Good code style is like good punctuation: not required, but essential for readability and collaboration.


🔤 4.1 Variable Naming

  • Use lowercase, underscores _, and clear, descriptive names

  • short_flights <- flights |> filter(air_time < 60)

  • SHORTFLIGHTS <- flights |> filter(air_time < 60)

  • Prefer prefixes (helps with autocompletion)


␣ 4.2 Spaces

  • Add spaces around +, -, ==, <, and <- (but not ^)

  • No spaces around parentheses in function calls

  • Use spaces after commas

  • Align = in mutate() or similar for readability:

flights |> 
  mutate(
    speed      = distance / air_time,
    dep_hour   = dep_time %/% 100,
    dep_minute = dep_time %%  100
  )

🔗 4.3 Pipes |>

  • Always have a space before |> and place at end of line

  • Chain each verb on its own line

  • Indent each step by 2 spaces

  • For named arguments, put each on its own line

  • Keep pipelines short (split and name intermediate steps if too long)

flights |>  
  group_by(tailnum) |> 
  summarize(
    delay = mean(arr_delay, na.rm = TRUE),
    n = n()
  )

📈 4.4 ggplot2 Formatting

  • Use + like |> (space before, at end of line)
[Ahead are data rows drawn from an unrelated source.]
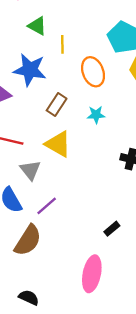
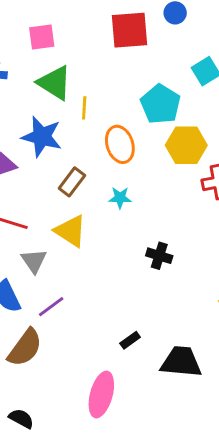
green triangle: (37, 26) -> (55, 83), size x1.5

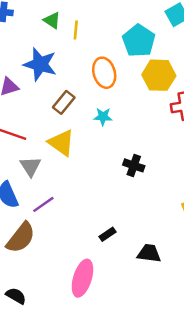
green triangle: (55, 83) -> (52, 20), size x0.6
yellow line: (84, 108) -> (76, 30), moved
black trapezoid: (181, 362) -> (149, 253), size x0.7

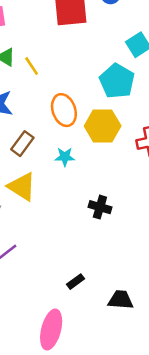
yellow line: (76, 30) -> (32, 66), turned -36
cyan pentagon: (139, 41) -> (117, 81), moved
yellow hexagon: (159, 75) -> (103, 126), moved

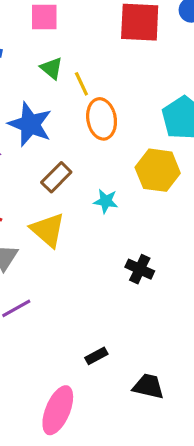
orange ellipse: (64, 110) -> (102, 119), moved

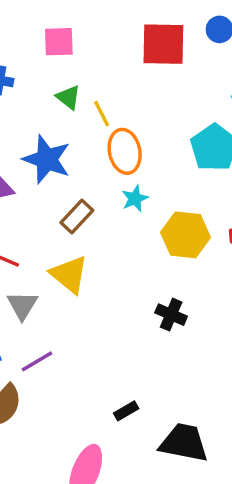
yellow hexagon: (158, 170) -> (185, 235), moved
cyan star: (106, 201) -> (135, 198), moved, turned -30
black trapezoid: (148, 386) -> (184, 443), size x1.4

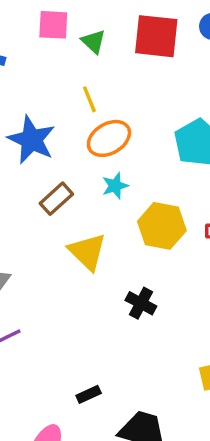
green triangle: (68, 97) -> (94, 42), moved
orange ellipse: (125, 151) -> (109, 138), turned 66
yellow triangle: (69, 274) -> (87, 252), moved

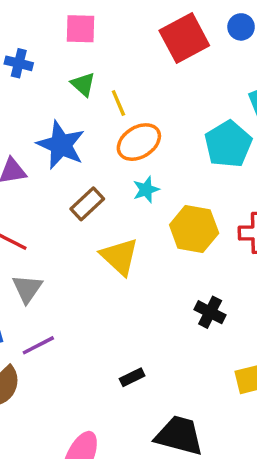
red square: (156, 36) -> (184, 38), turned -33
green triangle: (94, 42) -> (83, 84), moved
black cross: (141, 303) -> (210, 312), moved
black rectangle: (89, 394) -> (132, 377), moved

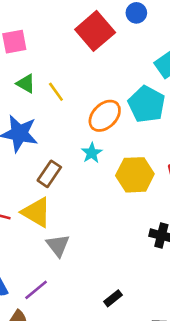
orange ellipse: (139, 142) -> (105, 116), moved
yellow triangle: (120, 257) -> (36, 212), moved
gray triangle: (27, 289) -> (58, 245), moved

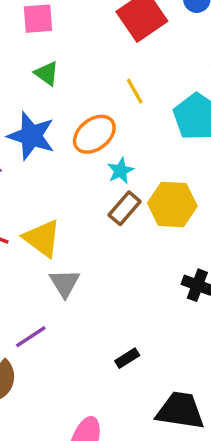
yellow line: (56, 92) -> (135, 91), moved
orange ellipse: (105, 116) -> (94, 134), moved
brown rectangle: (49, 174) -> (125, 208), moved

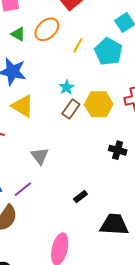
yellow line: (135, 91) -> (78, 45), moved, turned 63
orange ellipse: (94, 134) -> (47, 29), moved
yellow triangle: (42, 238) -> (23, 106), moved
  • Long argument lists → one per line

  • Indent consistently

ggplot(data, aes(x, y)) +
  geom_point() +
  geom_smooth(
    method = "loess",
    span = 0.5,
    se = FALSE
  )

🧩 4.5 Sectioning Comments

Use headers to organize long scripts:

# Load data -------------------------------------------------
 
# Clean data ------------------------------------------------
 
# Visualize -------------------------------------------------

Shortcut in RStudio: Cmd/Ctrl + Shift + R


🛠 Tools

  • Use the {styler} package to auto-format code:
  • Use via RStudio’s command palette (Cmd/Ctrl + Shift + P → “styler”)
  • quite useful

📌 4.7 Summary

  • A consistent style improves collaboration and future debugging.

  • Follow tidyverse conventions for naming, spacing, and pipes.

  • Use styler to clean up messy code.